Maroc. La gestion d’OPCVM se tourne vers l’international
Après 20 ans d’existence, l’industrie de la gestion d’actifs regarde vers l’international. L’Afrique est plus que jamais relais de croissance.
Le Maroc compte 18 sociétés de gestion avec un profil assez diversifié :
-6 filiales d’établissements bancaires ;
-2 filiales de banques d’affaires
-7 sociétés majoritairement détenues par des personnes physiques
-1 filiale d’une compagnie d’assurances ;
-1 filiale d’une société d’investissement étrangère ;
-1 société détenue par une société de bourse.
Ces sociétés gèrent au total 390 OPCVM dont plus du tiers (142) sont des fonds obligataires moyen et long terme. Par ailleurs, le nombre des fonds diversifiés a atteint 35 et celui des fonds monétaires s’est élevé à 51. Enfin, le nombre des fonds actions est de 86.
Parmi ces OPCVM, environ un tiers sont des fonds dédiés alors que les deux sont des fonds grand public.
L’actif net des OPCVM pèse dans l’économie marocaine
Dans ces conditions, l’actif net géré est passé de 129 MMDH en 2006 à 313 MMDH au premier trimestre 2015. Cet actif net représente plus d’un tiers du PIB du Maroc. Aussi, l’actif net des OPCVM représente près de 140% de l’épargne nationale brute. En effet, l’épargne nationale brute semble stagner autour de 200 MMDH malgré la progression du PIB.
Les institutions financières, principal investisseur des OPCVM
Signalons que les investisseurs des OPCVM sont 19.000. Les entreprises financières représentent 70% de l’actif net suivies des entreprises non financières avec une part de 19%. Les personnes physiques pèsent en général entre 8% et 9% de l’actif net global alors que la catégorie des personnes physiques et morales non résidentes représente autour de 1% de l’actif net.
Les investissements dominés par les produits de taux
Les bons du Trésor (BDT) demeurent le premier support d’investissement des OPCVM. En effet, les obligations émises ou garanties par l’Etat représente 45% de l’actif net. De leur part, les titres de créances négociables (TCN) et les obligations privées représentent respectivement 17% et 13% de l’actif net. En ce qui concerne les actions, elles accaparent 7% de l’actif net. Le reliquat revient aux titres d’OPCVM (3%) et les autres éléments de l’actif (15%).
Un modèle exportable en Afrique
L’industrie de la gestion d’actif doit s’adapter pleinement aux enjeux économiques du Maroc. En particulier, les OPCVM doivent participer au schème de la croissance du Maroc en quantité et en qualité a déclaré Faouzia Zaaboul, directrice du Trésor et des Finances extérieures.

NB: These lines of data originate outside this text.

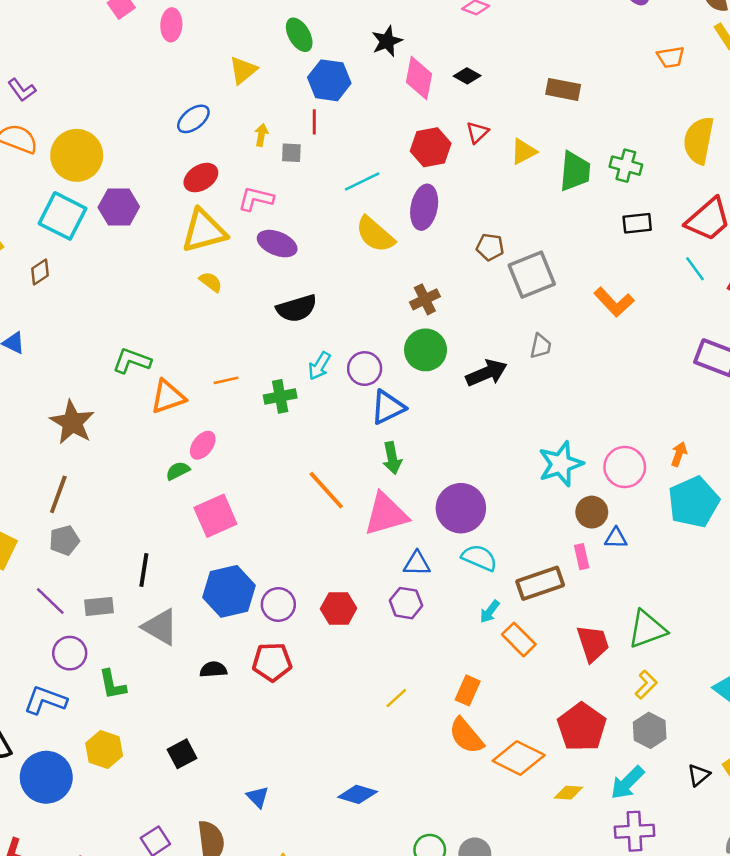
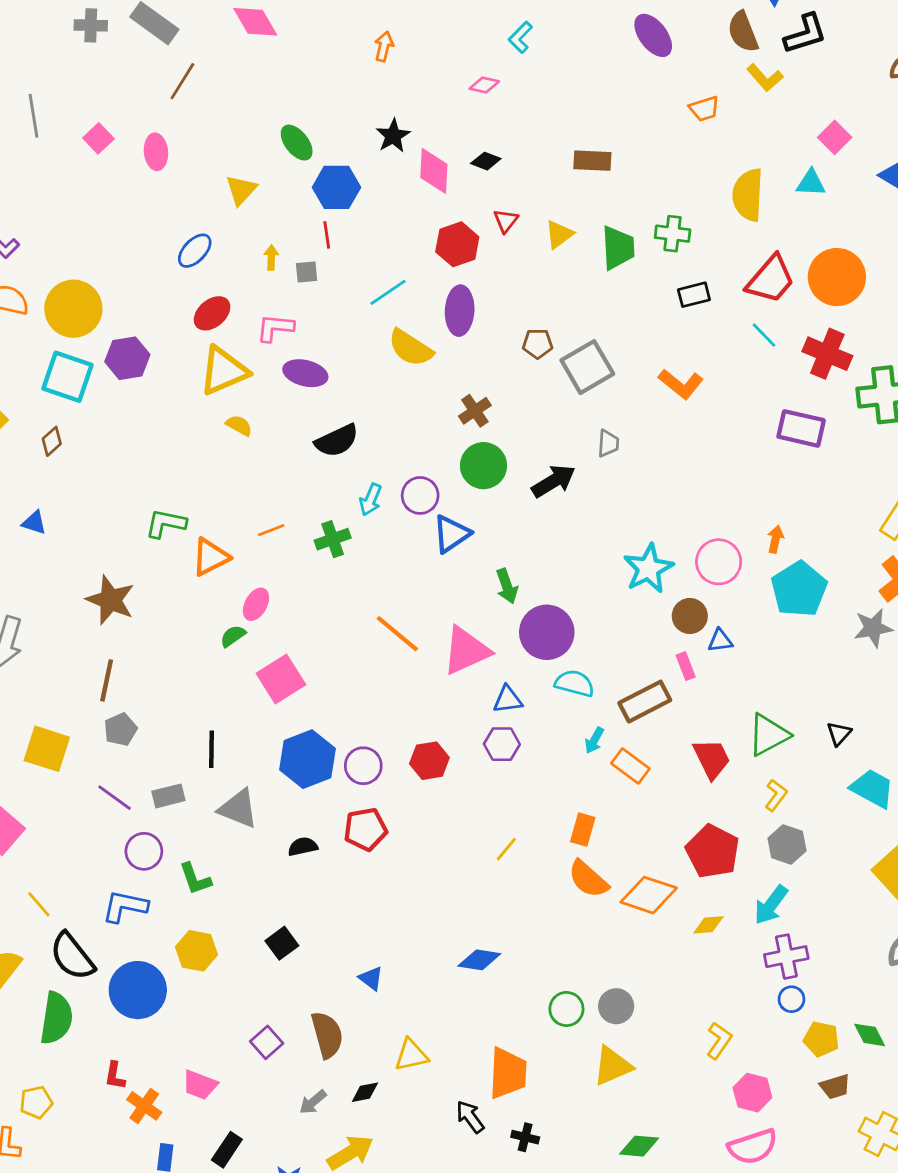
green arrow: (392, 458) -> (507, 586), moved
black triangle: (699, 775) -> (839, 734), moved

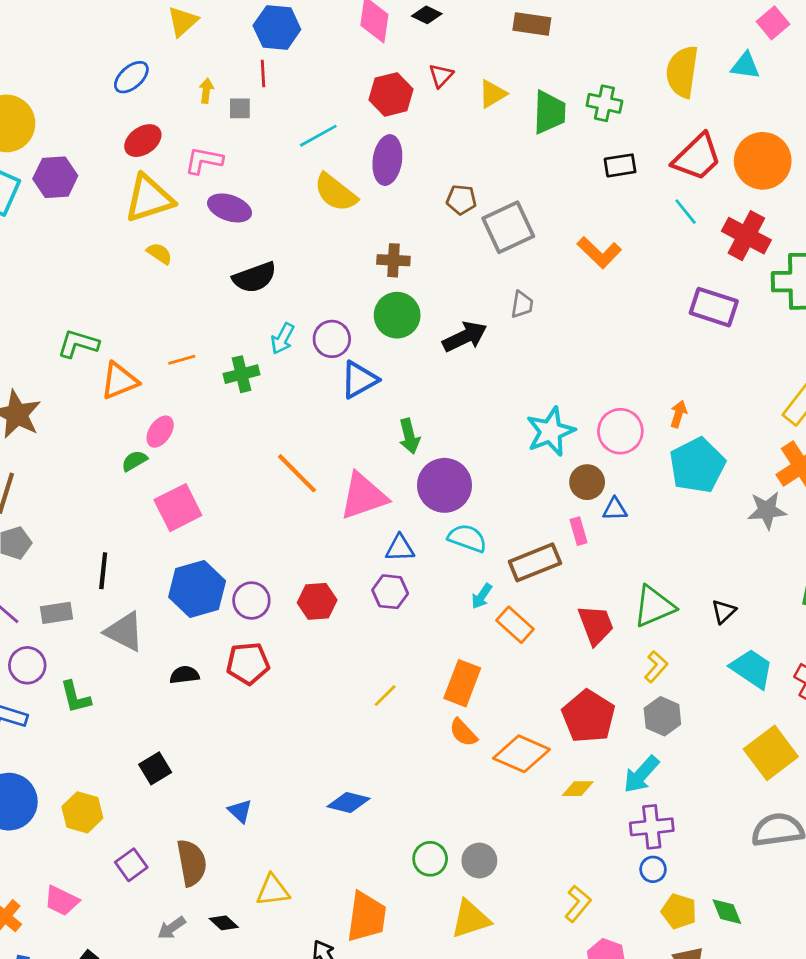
brown cross: (475, 411) -> (393, 260), turned 32
orange rectangle: (583, 830) -> (462, 683), size x1.4
orange semicircle: (588, 879) -> (463, 733), size x0.7
yellow hexagon: (196, 951) -> (82, 812), moved
black diamond: (365, 1092) -> (224, 923), turned 48

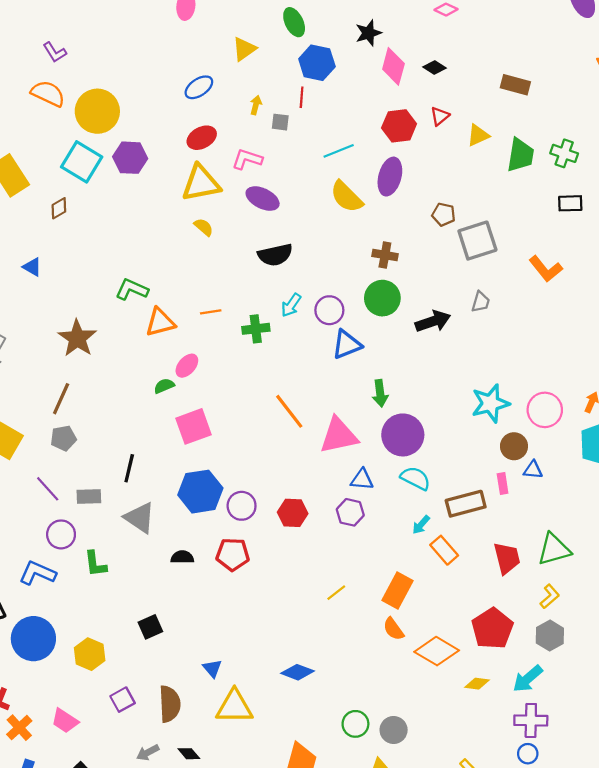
yellow triangle: (273, 890) -> (234, 707), moved, size x1.4

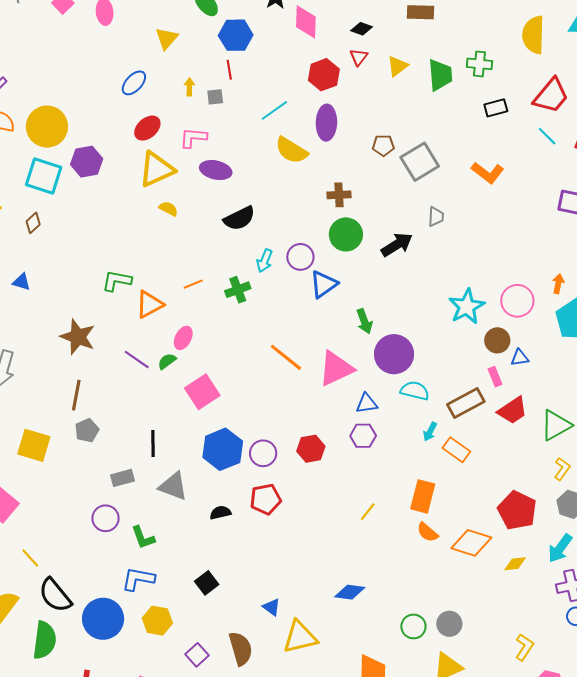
black diamond: (435, 67) -> (362, 29), moved
purple line: (48, 489) -> (137, 359), moved
red trapezoid: (507, 558) -> (513, 410), moved, turned 84
blue L-shape: (37, 573) -> (138, 579), moved

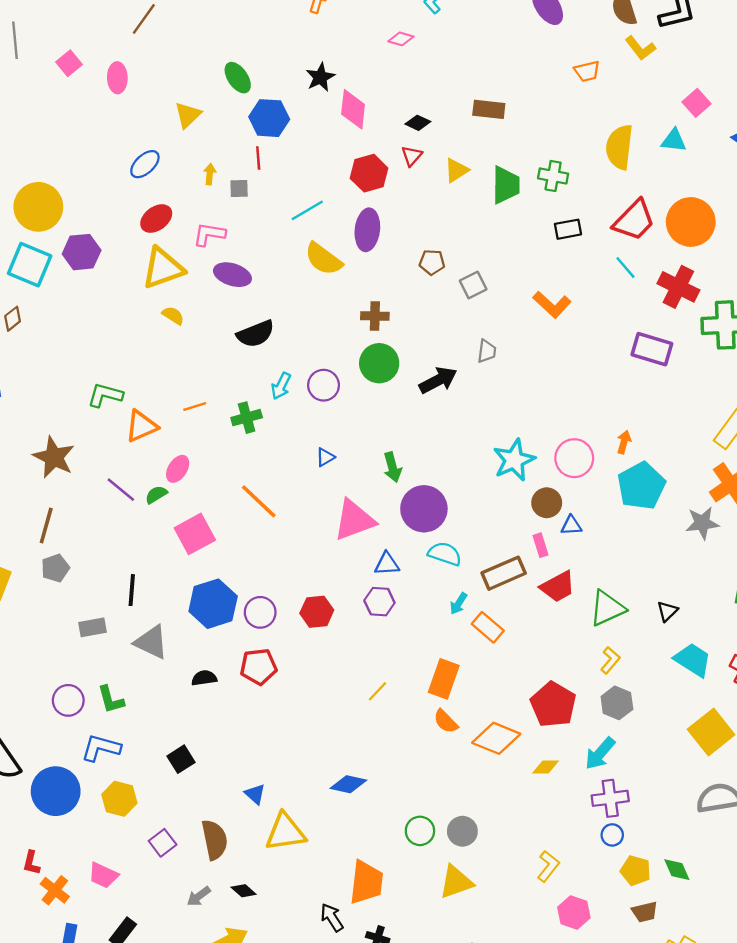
gray square: (420, 162) -> (473, 285), size x0.6
blue triangle: (324, 284) -> (325, 457), moved, size x0.6
orange line: (286, 357) -> (259, 501), moved
purple circle: (106, 518) -> (68, 700), moved

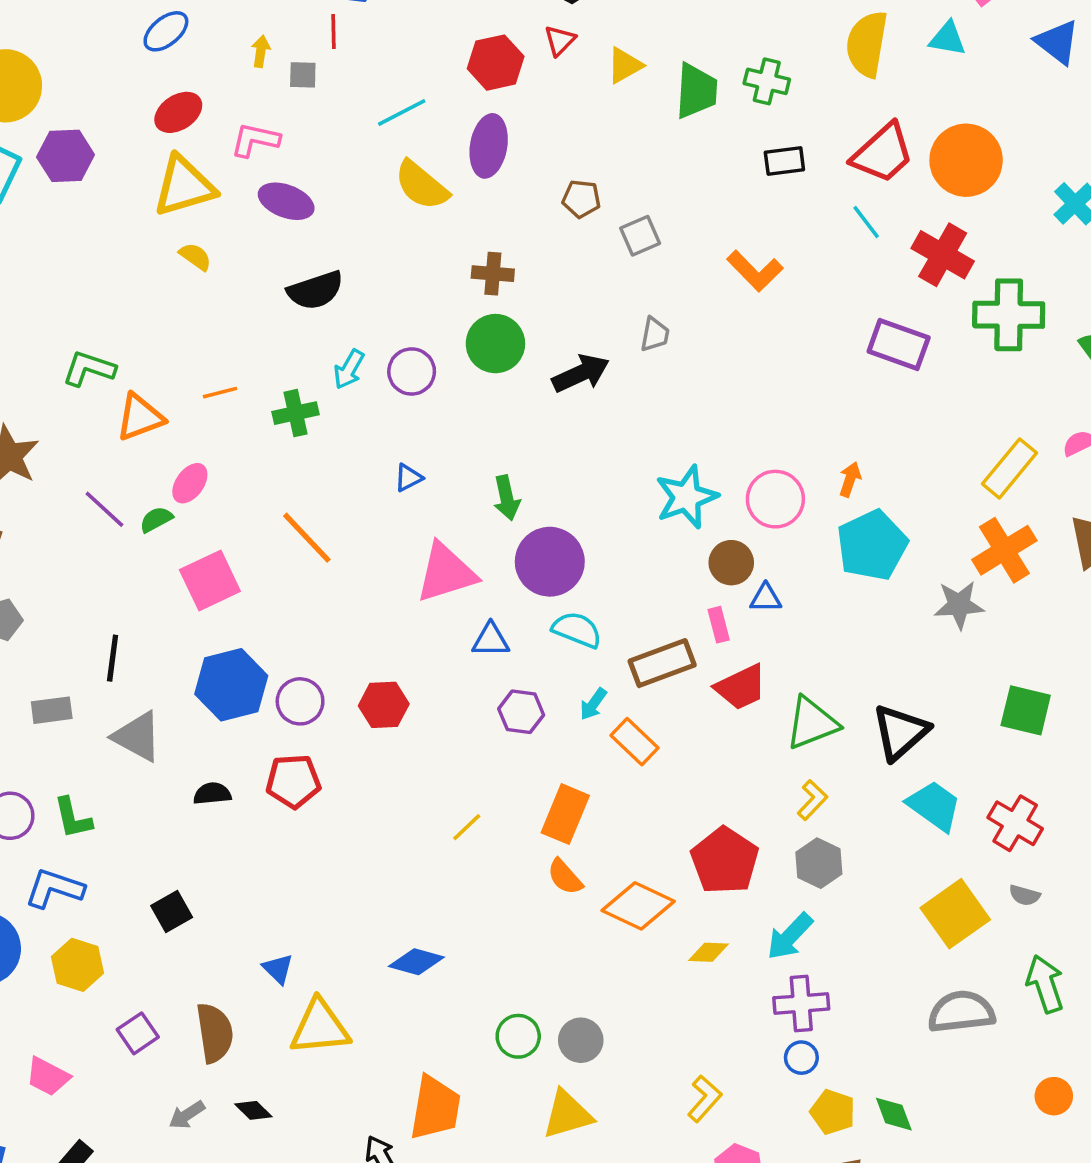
purple hexagon: (379, 602) -> (521, 712), moved
black triangle: (667, 611) -> (900, 732), size x1.8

Par ailleurs, la maturité et la taille actuelle de l’industrie de la gestion d’actifs font du Maroc leader en la matière, a avancé Hassan Boulaknadal, DG du CDVM. D’où la nécessité d’exporter le modèle marocain dans le reste du continent africain a-t-il affirmé. D’ailleurs, le CFC est une opportunité pour faire du Maroc un hub africain dans la gestion d’OPCVM a appuyé M. Boulknadal.
Pistes de développement
Enfin, pour assurer cette ouverture de l’industrie de la gestion d’actif, plusieurs pistes ont été définies notamment :
-La réglementation et la classification de fonds à travers de développement des fonds en devises et des fonds régionaux libellés au Maroc ;
-La création d’une plate-forme de domiciliation pour favoriser un dispositif fiscal ;
-Le renforcement de la communication à travers l’élaboration des partenariats et l’organisation des roadshows ;
-Le référencement des OPCVM marocaines sur les plates-formes électroniques,
-L’adoption des standards internationaux pour les fonds marocains afin de se faire reconnaître par les autorités étrangères ;
-La professionnalisation des sociétés de gestions marocaines par le développement des compétences et de l’expertise ;
-Le développement de la gestion des risques ;
-Le renforcement de la transparence et de l’innovation.